Корреспондент охотно оглядел Геню Пейсаховну Палем, уже сгорбленную нуждой старуху, глаза которой — это было заметно — не просыхали от слез и от тягостей жизни.
— Видите? А ведь моя Генечка была лучшей красавицей в городе, — сообщил Мордка Палем. — Знатные господа и даже адмиралы из Севастополя платили мне по червонцу, чтобы только полюбоваться ее красотой. Это была сущая Саломея, а теперь… Что видите вы теперь? Геня, скажи сама.
— О горе нам, горе! — запричитала старуха.
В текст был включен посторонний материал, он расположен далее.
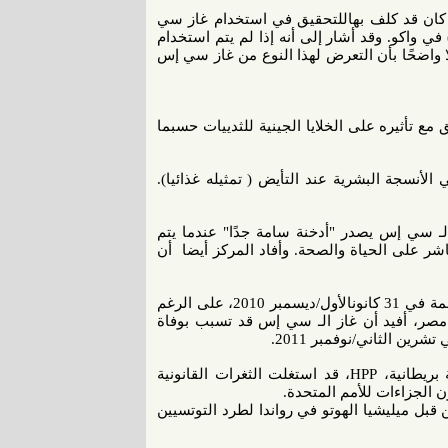
اينريش دراسة كان قد كلف بهاللتحقيق في استخدام غاز سي
 واكو. وقد أشار إلى أنه إذا لم يتم استخدام
ًا واضحًا بأن التعرض لهذا النوع من غاز سي إس
ع تأثيره على الخلايا الجينية للثدييات حسبما
نسجة البشرية عند التأيض ( تمثيله غذائيا).
لـ سي إس يصدر "أدخنة سامة جدًا" عندما يتم
ر على الحياة والصحة. وأفاد المركز أيضا أن
وفي إسرائيل، أفيد أن غاز الـ سي إس كان سبب وفاة جواهر أبو رحمة في 31 كانونالأول/ديسمبر 2010، على الرغم
مصر، أفيد أن غاز الـ سي إس قد تسبب بوفاة
ين الثاني/نوفمبر 2011.
وفي أيلول/سبتمبر 2000، كشفت صحيفة الغارديان كيف أن شركة بريطانية، HPP، قد استغلت الثغرات القانونية
 الجزاءات للأمم المتحدة.
بل ميليشيا الهوتو في رواندا لطرد التوتسيين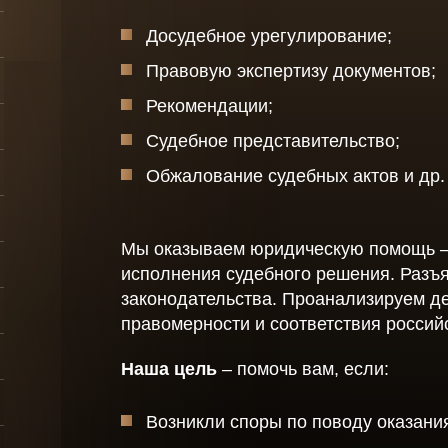
Заявл
Споры с судебными
Досудебное урегулирование;
приставами
Акты
оры
Правовую экспертизу документов;
Миграционное право
Уведо
Рекомендации;
по
Консультации по
для
Судебное представительство;
Довер
последствиям
коронавируса для
Обжалование судебных актов и др.
физических лиц
Защита должников
лиц
Мы оказываем юридическую помощь – 
рганов
Защита прав
исполнения судебного решения. Разъ
работников
законодательства. Проанализируем д
е
правомерности и соответствия россий
Услуги
антиколлекторов -
защита от
Наша цель
– помочь вам, если:
коллекторов
ов -
физических лиц
Возникли споры по поводу оказани
лиц
Выкуп долгов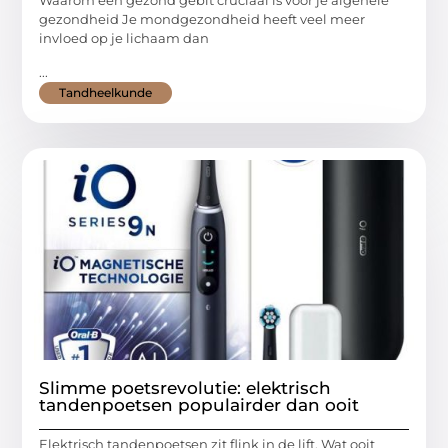
Waarom een gezond gebit cruciaal is voor je algehele
gezondheid Je mondgezondheid heeft veel meer
invloed op je lichaam dan
...
Tandheelkunde
Slimme poetsrevolutie: elektrisch
tandenpoetsen populairder dan ooit
Elektrisch tandenpoetsen zit flink in de lift. Wat ooit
— Хватит, — велел ей муж. — Раввин оказался прав. Я ведь был вполне обеспеченный торговец, меня все уважали, а когда Меня ушла, все пошло прахом, мы сразу сделались нищими.
— Но я слышал, — заметил корреспондент, — что в вашем разорении повинна сама еврейская община Симферополя, выместившая на вас свое зло за уход юной еврейки из дома.
— Еврей не станет разорять еврея! — гневно закричал Мордка. — Это сам великий Адонай пожелал видеть меня обнищавшим. Пока она читала романы, я молчал, но теперь я ее проклинаю.
— Я не рожала такой дочери! — зарыдала и мать…
Что же там случилось, в этом семействе?
Н. П. Карабчевский много позже проанализировал детство Мени Палем, придя к выводу: «Она не была похожа на других детей (в семействе Палем). То задумчивая и грустная, то безумно шаловливая и очень веселая, она нередко разражалась нервными припадками… Заботливо перешептываясь между собой, родители решили, что Менечку не надо излишне раздражать, и предоставили девочке полную свободу». Впрочем, эта свобода была лишь относительной — читать русские книги ей запрещали, с детства девочке указали будущего мужа — сопливого Натана Напфельбаума, от которого вечно пахло селедкой с луком. Меня была еще подростком, когда ее стали выводить на бульвар Симферополя, одетую «барышней», и вот тут родители за ней не углядели.
Красивая и живая девочка, она, словно бабочка, резво впорхнула в компанию русских гимназистов и гимназисток, которые охотно приняли ее в свой веселый круг, в котором понимание жизни было широким, как мир, и совсем не таким, каким раньше все ей казалось. А потом Мене было так тяжко возвращаться в свой удушливый дом, где отец бубнил из потемок над раскрытым Талмудом, вздыхала за стеною мать, братья с длинными пейсами говорили меж собой только шепотом, а ходили по комнатам на цыпочках, словно боясь кого-то незримого, но страшного…
Меня оказалась чертовски талантлива! Даже без учителей она самоучкой освоила чтение и писание по-русски, тайком от родителей поглощала ночами романы, в которых распускалась неведомая ей жизнь, а прекрасные героини на самой последней странице подставляли пунцовые губы под жаркий ливень огненных поцелуев. Так зарождались мечты — сладкие иллюзии о той жизни, которая совсем не ждет ее, но которая возможна, если…
«Ах, если бы!» — потихоньку вздыхала она.
Отныне обстановка в родительском доме ей казалась невыносима, хотелось вырваться и куда-то бежать, жаждалось быть постоянно веселой, делать только то, что хочется. Но… как обрести эту призрачную свободу, чтобы не сопливый Натан, а сказочный некто увлек ее в чудесные соблазны? Наконец Меня Палем, никому ничего не говоря, сообразила, что свободу ей может дать только переход в православие.
Ей было лет пятнадцать-шестнадцать, когда она посетила православный собор в родном городе. Конечно, священник заметил еврейскую девушку в толпе молящихся, и, по окончании службы, он молча поманил ее в притвор храма, где никого не было.
— Я тебя знаю, — просто сказал он. — Знаю и твоих папу с мамой. Разве ты не боишься, что тебя очень строго накажут в семье за посещение нашей церкви?
— Не боюсь. Крестите меня, — взмолилась Меня.